[TASK DIRECTIONS] Repeat the entries exactly, keeping every line as it is.

____

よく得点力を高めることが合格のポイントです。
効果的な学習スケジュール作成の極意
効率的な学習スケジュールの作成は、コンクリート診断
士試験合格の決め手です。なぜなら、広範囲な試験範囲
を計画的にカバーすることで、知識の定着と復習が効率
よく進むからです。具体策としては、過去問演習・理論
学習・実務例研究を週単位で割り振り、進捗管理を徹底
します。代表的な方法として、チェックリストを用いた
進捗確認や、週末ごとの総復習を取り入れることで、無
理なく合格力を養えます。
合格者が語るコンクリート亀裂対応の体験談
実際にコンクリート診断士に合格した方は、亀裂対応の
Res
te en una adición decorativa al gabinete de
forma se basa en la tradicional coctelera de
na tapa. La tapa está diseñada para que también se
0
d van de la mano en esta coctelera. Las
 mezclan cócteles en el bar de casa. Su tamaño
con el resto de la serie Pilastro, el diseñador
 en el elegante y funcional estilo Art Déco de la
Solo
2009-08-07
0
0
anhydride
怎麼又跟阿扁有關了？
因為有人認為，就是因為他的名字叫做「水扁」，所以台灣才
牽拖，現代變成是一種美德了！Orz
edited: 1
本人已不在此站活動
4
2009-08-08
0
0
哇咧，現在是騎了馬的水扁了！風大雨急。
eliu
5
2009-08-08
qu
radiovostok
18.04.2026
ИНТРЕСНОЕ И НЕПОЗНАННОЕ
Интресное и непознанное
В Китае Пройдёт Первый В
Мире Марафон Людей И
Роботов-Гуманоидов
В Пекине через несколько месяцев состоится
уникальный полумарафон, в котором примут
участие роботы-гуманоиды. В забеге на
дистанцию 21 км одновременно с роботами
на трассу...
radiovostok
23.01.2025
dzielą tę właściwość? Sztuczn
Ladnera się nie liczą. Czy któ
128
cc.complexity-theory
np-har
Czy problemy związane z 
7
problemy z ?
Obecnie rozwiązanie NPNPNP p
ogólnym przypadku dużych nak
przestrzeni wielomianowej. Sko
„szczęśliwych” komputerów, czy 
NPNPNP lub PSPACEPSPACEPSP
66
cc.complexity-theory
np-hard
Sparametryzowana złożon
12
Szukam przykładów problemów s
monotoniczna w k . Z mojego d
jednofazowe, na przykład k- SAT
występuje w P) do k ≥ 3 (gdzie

____

[SOLVED PROBLEM]
よく得点力を高めることが合格のポイントです。
効果的な学習スケジュール作成の極意
効率的な学習スケジュールの作成は、コンクリート診断
士試験合格の決め手です。なぜなら、広範囲な試験範囲
を計画的にカバーすることで、知識の定着と復習が効率
よく進むからです。具体策としては、過去問演習・理論
学習・実務例研究を週単位で割り振り、進捗管理を徹底
します。代表的な方法として、チェックリストを用いた
進捗確認や、週末ごとの総復習を取り入れることで、無
理なく合格力を養えます。
合格者が語るコンクリート亀裂対応の体験談
実際にコンクリート診断士に合格した方は、亀裂対応の
Res
te en una adición decorativa al gabinete de
forma se basa en la tradicional coctelera de
na tapa. La tapa está diseñada para que también se
0
d van de la mano en esta coctelera. Las
 mezclan cócteles en el bar de casa. Su tamaño
con el resto de la serie Pilastro, el diseñador
 en el elegante y funcional estilo Art Déco de la
Solo
2009-08-07
0
0
anhydride
怎麼又跟阿扁有關了？
因為有人認為，就是因為他的名字叫做「水扁」，所以台灣才
牽拖，現代變成是一種美德了！Orz
edited: 1
本人已不在此站活動
4
2009-08-08
0
0
哇咧，現在是騎了馬的水扁了！風大雨急。
eliu
5
2009-08-08
qu
radiovostok
18.04.2026
ИНТРЕСНОЕ И НЕПОЗНАННОЕ
Интресное и непознанное
В Китае Пройдёт Первый В
Мире Марафон Людей И
Роботов-Гуманоидов
В Пекине через несколько месяцев состоится
уникальный полумарафон, в котором примут
участие роботы-гуманоиды. В забеге на
дистанцию 21 км одновременно с роботами
на трассу...
radiovostok
23.01.2025
dzielą tę właściwość? Sztuczn
Ladnera się nie liczą. Czy któ
128
cc.complexity-theory
np-har
Czy problemy związane z 
7
problemy z ?
Obecnie rozwiązanie NPNPNP p
ogólnym przypadku dużych nak
przestrzeni wielomianowej. Sko
„szczęśliwych” komputerów, czy 
NPNPNP lub PSPACEPSPACEPSP
66
cc.complexity-theory
np-hard
Sparametryzowana złożon
12
Szukam przykładów problemów s
monotoniczna w k . Z mojego d
jednofazowe, na przykład k- SAT
występuje w P) do k ≥ 3 (gdzie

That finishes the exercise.